Self-Training with Pseudo-Label Scorer for Aspect Sentiment Quad Prediction
Yice Zhang, Jie Zeng, Weiming Hu, Ziyi Wang, Shiwei Chen, Ruifeng Xu
TL;DR
This work tackles the data-scarce challenge of Aspect Sentiment Quad Prediction (ASQP) by introducing a pseudo-label scorer that measures the match between reviews and their pseudo-labels. Trained with ranking-based objectives on a human- and AI-annotated comparison dataset, the scorer is employed to filter and rerank pseudo-labels within a self-training framework, boosting ASQP performance across four public datasets. Key findings show consistent gains for GAS and MUL models (average improvements around 3–5% in F1), the effectiveness of AI-generated comparison data, and the potential of the scorer as a reranker to further enhance results. The approach highlights a practical path for scalable ASQP augmentation and suggests directions for improving data synthesis and annotation efficiency.
Abstract
Aspect Sentiment Quad Prediction (ASQP) aims to predict all quads (aspect term, aspect category, opinion term, sentiment polarity) for a given review, which is the most representative and challenging task in aspect-based sentiment analysis. A key challenge in the ASQP task is the scarcity of labeled data, which limits the performance of existing methods. To tackle this issue, we propose a self-training framework with a pseudo-label scorer, wherein a scorer assesses the match between reviews and their pseudo-labels, aiming to filter out mismatches and thereby enhance the effectiveness of self-training. We highlight two critical aspects to ensure the scorer's effectiveness and reliability: the quality of the training dataset and its model architecture. To this end, we create a human-annotated comparison dataset and train a generative model on it using ranking-based objectives.
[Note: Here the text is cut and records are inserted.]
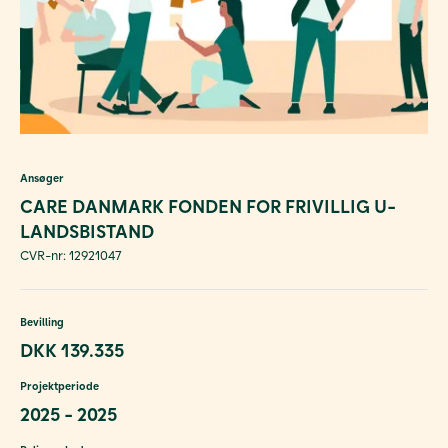
Ansøger
CARE DANMARK FONDEN FOR FRIVILLIG U-
LANDSBISTAND
CVR-nr: 12921047
Bevilling
DKK 139.335
Projektperiode
2025 - 2025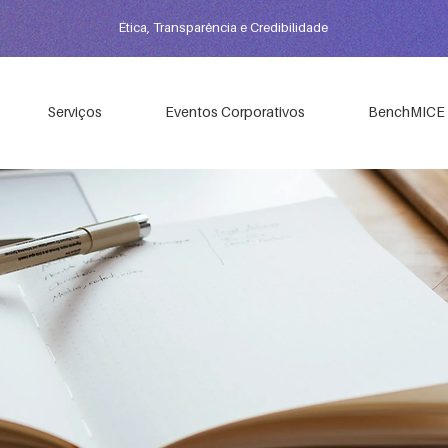
Ética, Transparência e Credibilidade
Serviços
Eventos Corporativos
BenchMICE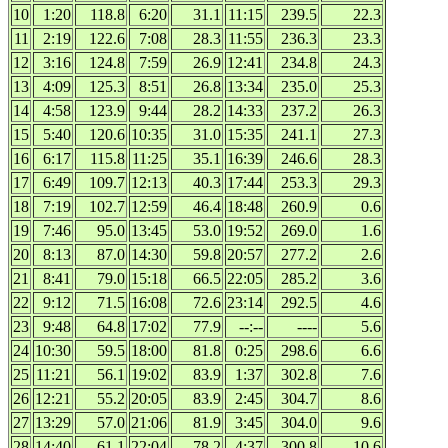
10
1:20
118.8
6:20
31.1
11:15
239.5
22.3
11
2:19
122.6
7:08
28.3
11:55
236.3
23.3
12
3:16
124.8
7:59
26.9
12:41
234.8
24.3
13
4:09
125.3
8:51
26.8
13:34
235.0
25.3
14
4:58
123.9
9:44
28.2
14:33
237.2
26.3
15
5:40
120.6
10:35
31.0
15:35
241.1
27.3
16
6:17
115.8
11:25
35.1
16:39
246.6
28.3
17
6:49
109.7
12:13
40.3
17:44
253.3
29.3
18
7:19
102.7
12:59
46.4
18:48
260.9
0.6
19
7:46
95.0
13:45
53.0
19:52
269.0
1.6
20
8:13
87.0
14:30
59.8
20:57
277.2
2.6
21
8:41
79.0
15:18
66.5
22:05
285.2
3.6
22
9:12
71.5
16:08
72.6
23:14
292.5
4.6
23
9:48
64.8
17:02
77.9
--:--
----
5.6
24
10:30
59.5
18:00
81.8
0:25
298.6
6.6
25
11:21
56.1
19:02
83.9
1:37
302.8
7.6
26
12:21
55.2
20:05
83.9
2:45
304.7
8.6
27
13:29
57.0
21:06
81.9
3:45
304.0
9.6
28
14:40
61.1
22:04
78.2
4:37
300.8
10.6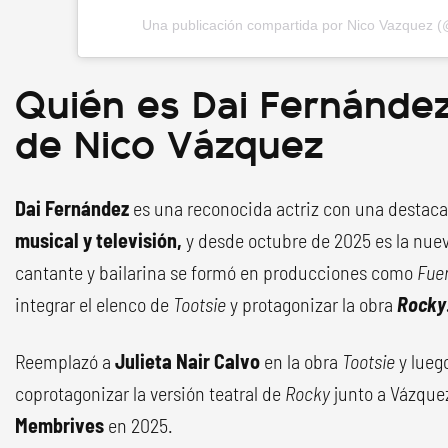
Una publicación compartida por Nico Vazquez 
Quién es Dai Fernández,
de Nico Vázquez
Dai Fernández
es una reconocida actriz con una destaca
musical y televisión,
y desde octubre de 2025 es la nue
cantante y bailarina se formó en producciones como
Fue
integrar el elenco de
Tootsie
y protagonizar la obra
Rocky
Reemplazó a
Julieta Nair Calvo
en la obra
Tootsie
y lueg
coprotagonizar la versión teatral de
Rocky
junto a Vázque
Membrives
en 2025.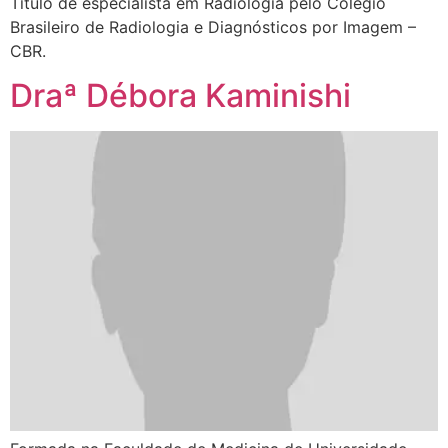
Título de especialista em Radiologia pelo Colégio
Brasileiro de Radiologia e Diagnósticos por Imagem –
CBR.
Draª Débora Kaminishi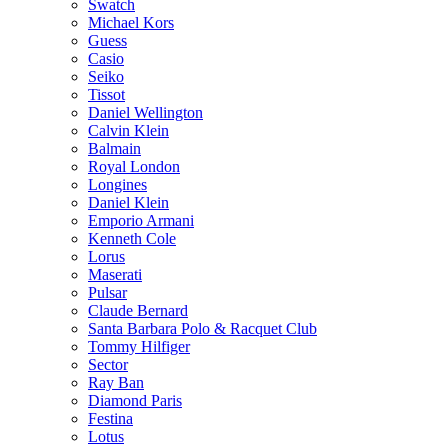
Swatch
Michael Kors
Guess
Casio
Seiko
Tissot
Daniel Wellington
Calvin Klein
Balmain
Royal London
Longines
Daniel Klein
Emporio Armani
Kenneth Cole
Lorus
Maserati
Pulsar
Claude Bernard
Santa Barbara Polo & Racquet Club
Tommy Hilfiger
Sector
Ray Ban
Diamond Paris
Festina
Lotus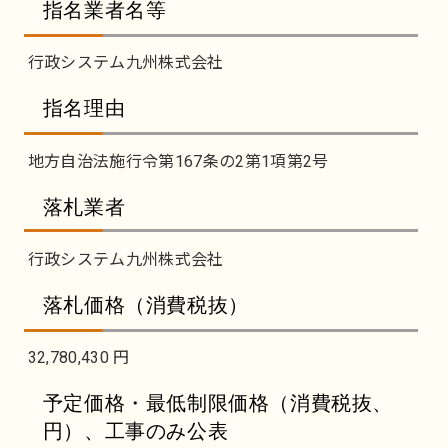
指名業者名等
行政システム九州株式会社
指名理由
地方自治法施行令第167条の2第1項第2号
落札業者
行政システム九州株式会社
落札価格（消費税抜）
32,780,430 円
予定価格・最低制限価格（消費税抜、
円）、工事のみ公表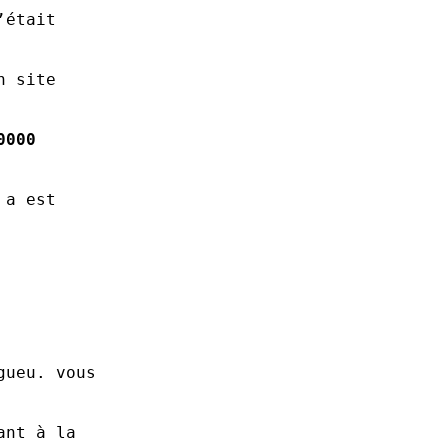
’était
n site
0000
 a est
gueu. vous
ant à la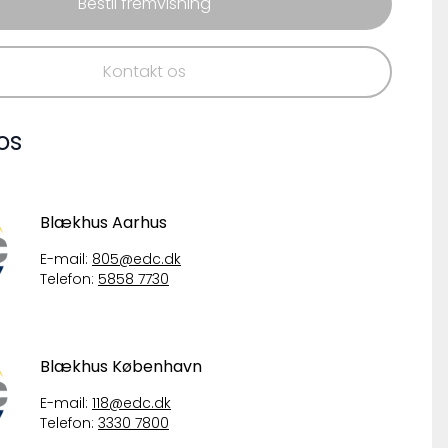
Bestil fremvisning
Kontakt os
os
Blækhus Aarhus
E-mail:
805@edc.dk
Telefon:
5858 7730
Blækhus København
E-mail:
118@edc.dk
Telefon:
3330 7800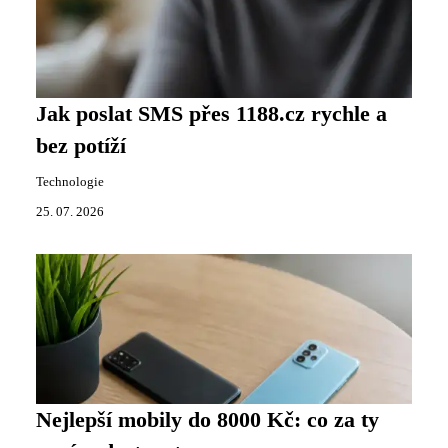
Jak poslat SMS přes 1188.cz rychle a
bez potíží
Technologie
25. 07. 2026
Nejlepší mobily do 8000 Kč: co za ty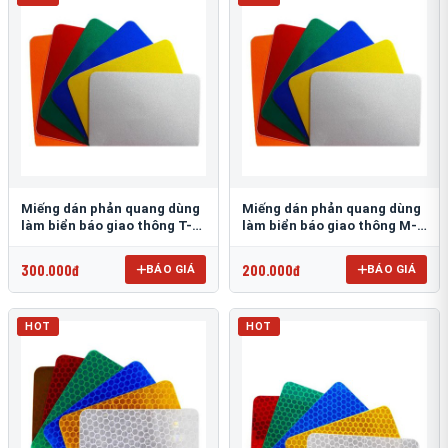
Miếng dán phản quang dùng
Miếng dán phản quang dùng
làm biển báo giao thông T-
làm biển báo giao thông M-
1500
0500-D
300.000đ
200.000đ
BÁO GIÁ
BÁO GIÁ
HOT
HOT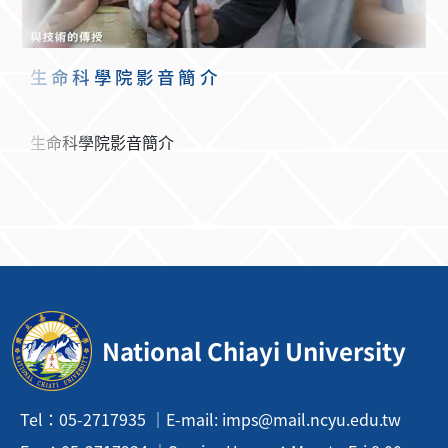
生命科學院影音簡介
生命科學院影音簡介
National Chiayi University
Tel：05-2717935 ｜E-mail: imps@mail.ncyu.edu.tw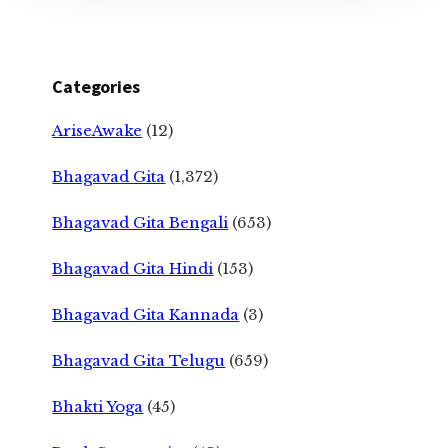
Categories
AriseAwake
(12)
Bhagavad Gita
(1,372)
Bhagavad Gita Bengali
(653)
Bhagavad Gita Hindi
(153)
Bhagavad Gita Kannada
(3)
Bhagavad Gita Telugu
(659)
Bhakti Yoga
(45)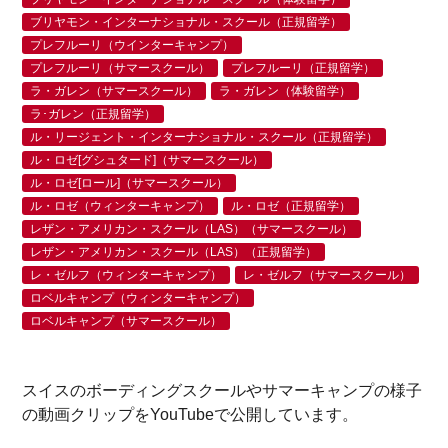
ブリヤモン・インターナショナル・スクール（正規留学）
プレフルーリ（ウインターキャンプ）
プレフルーリ（サマースクール）
プレフルーリ（正規留学）
ラ・ガレン（サマースクール）
ラ・ガレン（体験留学）
ラ･ガレン（正規留学）
ル・リージェント・インターナショナル・スクール（正規留学）
ル・ロゼ[グシュタード]（サマースクール）
ル・ロゼ[ロール]（サマースクール）
ル・ロゼ（ウィンターキャンプ）
ル・ロゼ（正規留学）
レザン・アメリカン・スクール（LAS）（サマースクール）
レザン・アメリカン・スクール（LAS）（正規留学）
レ・ゼルフ（ウィンターキャンプ）
レ・ゼルフ（サマースクール）
ロベルキャンプ（ウィンターキャンプ）
ロベルキャンプ（サマースクール）
スイスのボーディングスクールやサマーキャンプの様子
の動画クリップをYouTubeで公開しています。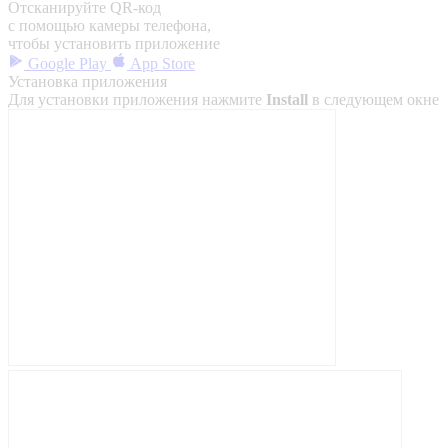
Отсканируйте QR-код
с помощью камеры телефона,
чтобы установить приложение
Google Play
App Store
Установка приложения
Для установки приложения нажмите
Install
в следующем окне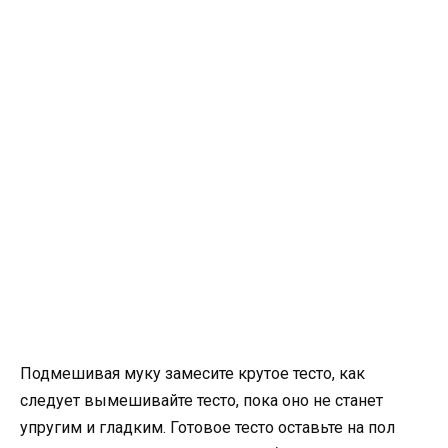
Подмешивая муку замесите крутое тесто, как
следует вымешивайте тесто, пока оно не станет
упругим и гладким. Готовое тесто оставьте на пол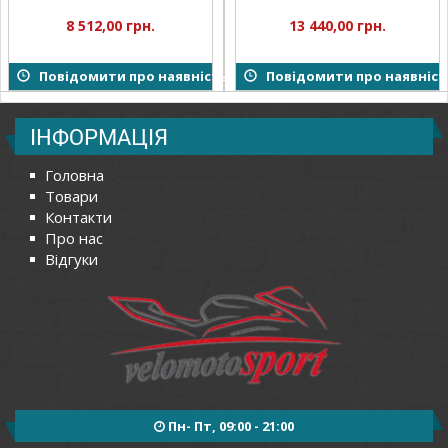
8 512,00 грн.
13 440,00 грн.
Повідомити про наявність
Повідомити про наявніст
ІНФОРМАЦІЯ
Головна
Товари
Контакти
Про нас
Відгуки
Пн- Пт, 09:00 - 21:00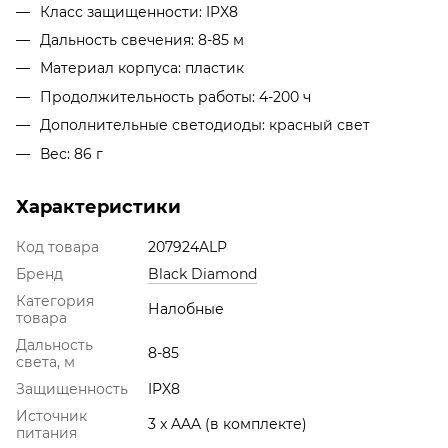
Класс защищенности: IPX8
Дальность свечения: 8-85 м
Материал корпуса: пластик
Продолжительность работы: 4-200 ч
Дополнительные светодиоды: красный свет
Вес: 86 г
Характеристики
Код товара
207924ALP
Бренд
Black Diamond
Категория
Налобные
товара
Дальность
8-85
света, м
Защищенность
IPX8
Источник
3 x AAA (в комплекте)
питания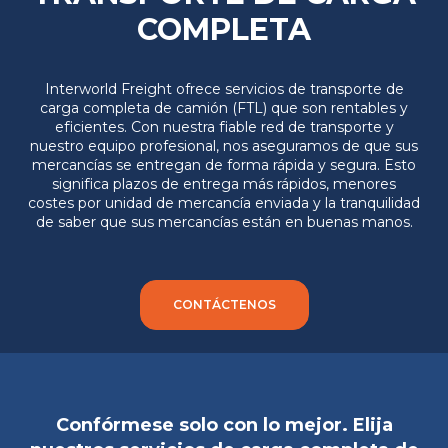
COMPLETA
Interworld Freight ofrece servicios de transporte de
carga completa de camión (FTL) que son rentables y
eficientes. Con nuestra fiable red de transporte y
nuestro equipo profesional, nos aseguramos de que sus
mercancías se entregan de forma rápida y segura. Esto
significa plazos de entrega más rápidos, menores
costes por unidad de mercancía enviada y la tranquilidad
de saber que sus mercancías están en buenas manos.
CONTÁCTENOS
Confórmese solo con lo mejor. Elija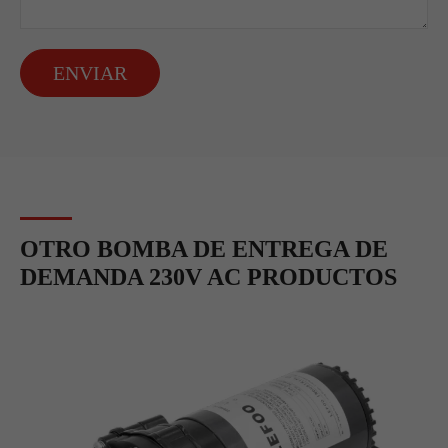
ENVIAR
OTRO BOMBA DE ENTREGA DE
DEMANDA 230V AC PRODUCTOS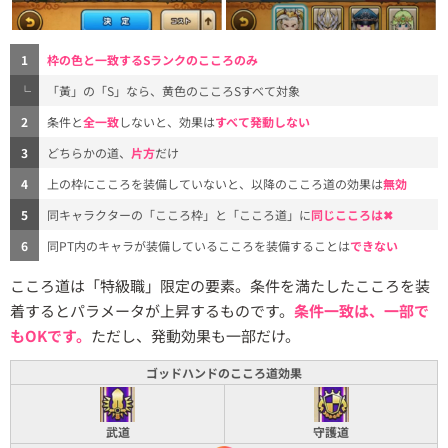
1
枠の色と一致するSランクのこころのみ
└
「黃」の「S」なら、黄色のこころSすべて対象
2
条件と
全一致
しないと、効果は
すべて発動しない
3
どちらかの道、
片方
だけ
4
上の枠にこころを装備していないと、以降のこころ道の効果は
無効
5
同キャラクターの「こころ枠」と「こころ道」に
同じこころは✖
6
同PT内のキャラが装備しているこころを装備することは
できない
こころ道は「特級職」限定の要素。条件を満たしたこころを装
着するとパラメータが上昇するものです。
条件一致は、一部で
もOKです。
ただし、発動効果も一部だけ。
ゴッドハンドのこころ道効果
武道
守護道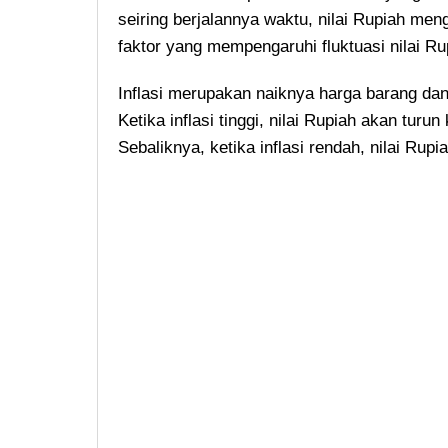
seiring berjalannya waktu, nilai Rupiah meng
faktor yang mempengaruhi fluktuasi nilai Rup
Inflasi merupakan naiknya harga barang da
Ketika inflasi tinggi, nilai Rupiah akan tur
Sebaliknya, ketika inflasi rendah, nilai Rup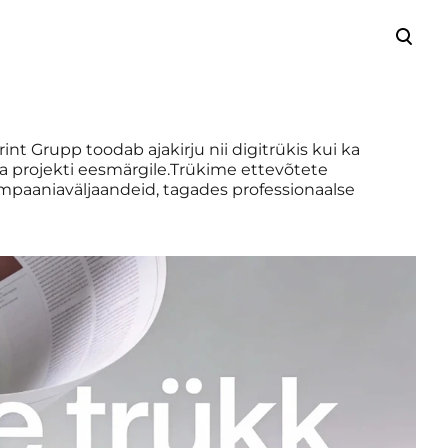
lisati ostukorvi.
Vaata ostukorvi
int Grupp toodab ajakirju nii digitrükis kui ka
e ja projekti eesmärgile.Trükime ettevõtete
 kampaaniaväljaandeid, tagades professionaalse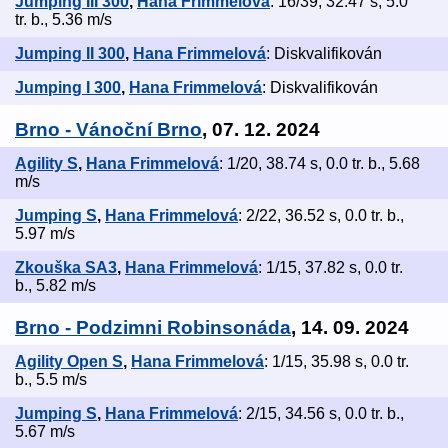
Jumping III 300
,
Hana Frimmelová
: 16/39, 32.47 s, 5.0
tr. b., 5.36 m/s
Jumping II 300
,
Hana Frimmelová
: Diskvalifikován
Jumping I 300
,
Hana Frimmelová
: Diskvalifikován
Brno - Vánoční Brno
, 07. 12. 2024
Agility S
,
Hana Frimmelová
: 1/20, 38.74 s, 0.0 tr. b., 5.68
m/s
Jumping S
,
Hana Frimmelová
: 2/22, 36.52 s, 0.0 tr. b.,
5.97 m/s
Zkouška SA3
,
Hana Frimmelová
: 1/15, 37.82 s, 0.0 tr.
b., 5.82 m/s
Brno - Podzimni Robinsonáda
, 14. 09. 2024
Agility Open S
,
Hana Frimmelová
: 1/15, 35.98 s, 0.0 tr.
b., 5.5 m/s
Jumping S
,
Hana Frimmelová
: 2/15, 34.56 s, 0.0 tr. b.,
5.67 m/s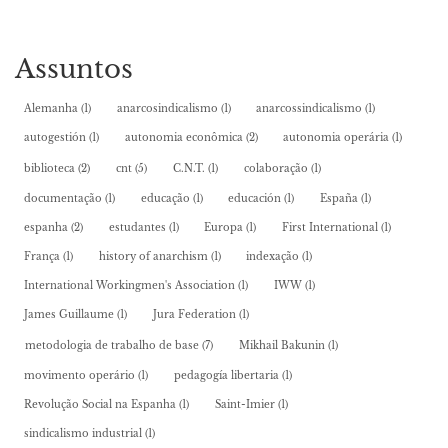
Assuntos
Alemanha
(1)
anarcosindicalismo
(1)
anarcossindicalismo
(1)
autogestión
(1)
autonomia econômica
(2)
autonomia operária
(1)
biblioteca
(2)
cnt
(5)
C.N.T.
(1)
colaboração
(1)
documentação
(1)
educação
(1)
educación
(1)
España
(1)
espanha
(2)
estudantes
(1)
Europa
(1)
First International
(1)
França
(1)
history of anarchism
(1)
indexação
(1)
International Workingmen's Association
(1)
IWW
(1)
James Guillaume
(1)
Jura Federation
(1)
metodologia de trabalho de base
(7)
Mikhail Bakunin
(1)
movimento operário
(1)
pedagogía libertaria
(1)
Revolução Social na Espanha
(1)
Saint-Imier
(1)
sindicalismo industrial
(1)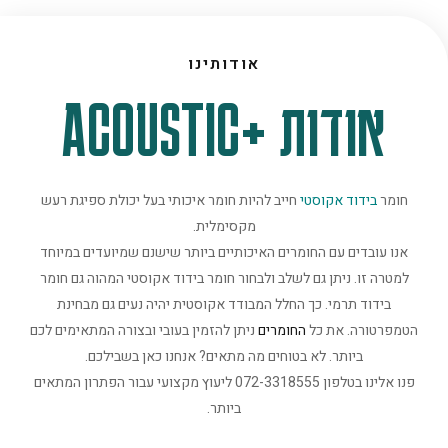
אודותינו
אודות +ACOUSTIC
חומר
בידוד אקוסטי
חייב להיות חומר איכותי בעל יכולת ספיגת רעש
מקסימלית.
אנו עובדים עם החומרים האיכותיים ביותר שישנם שמיועדים במיוחד
למטרה זו. ניתן גם לשלב ולבחור חומר בידוד אקוסטי המהוה גם חומר
בידוד תרמי. כך החלל המבודד אקוסטית יהיה נעים גם מבחינת
הטמפרטורה. את כל
החומרים
ניתן להזמין בעובי ובצורה המתאימים לכם
ביותר. לא בטוחים מה מתאים? אנחנו כאן בשבילכם.
פנו אלינו בטלפון 072-3318555 ליעוץ מקצועי עבור הפתרון המתאים
ביותר.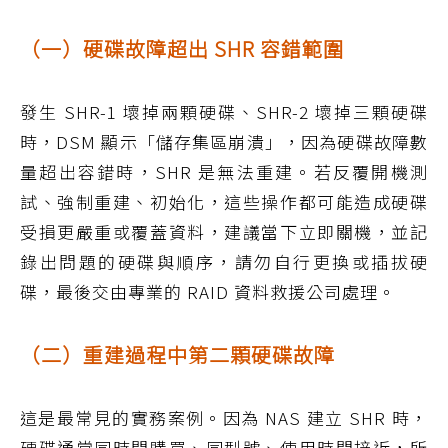
（一）硬碟故障超出 SHR 容錯範圍
發生 SHR-1 壞掉兩顆硬碟、SHR-2 壞掉三顆硬碟
時，DSM 顯示「儲存集區崩潰」，因為硬碟故障數
量超出容錯時，SHR 是無法重建。若反覆開機測
試、強制重建、初始化，這些操作都可能造成硬碟
受損更嚴重或覆蓋資料，建議當下立即關機，並記
錄出問題的硬碟與順序，請勿自行更換或插拔硬
碟，最後交由專業的 RAID 資料救援公司處理。
（二）重建過程中第二顆硬碟故障
這是最常見的實務案例。因為 NAS 建立 SHR 時，
硬碟通常同時間購買、同型號、使用時間接近，所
Extensive experiments on public ASQP datasets reveal that using our scorer can greatly and consistently improve the effectiveness of self-training. Moreover, we explore the possibility of replacing humans with large language models for comparison dataset annotation, and experiments demonstrate its feasibility. We release our code and data at https://github.com/HITSZ-HLT/ST-w-Scorer-ABSA .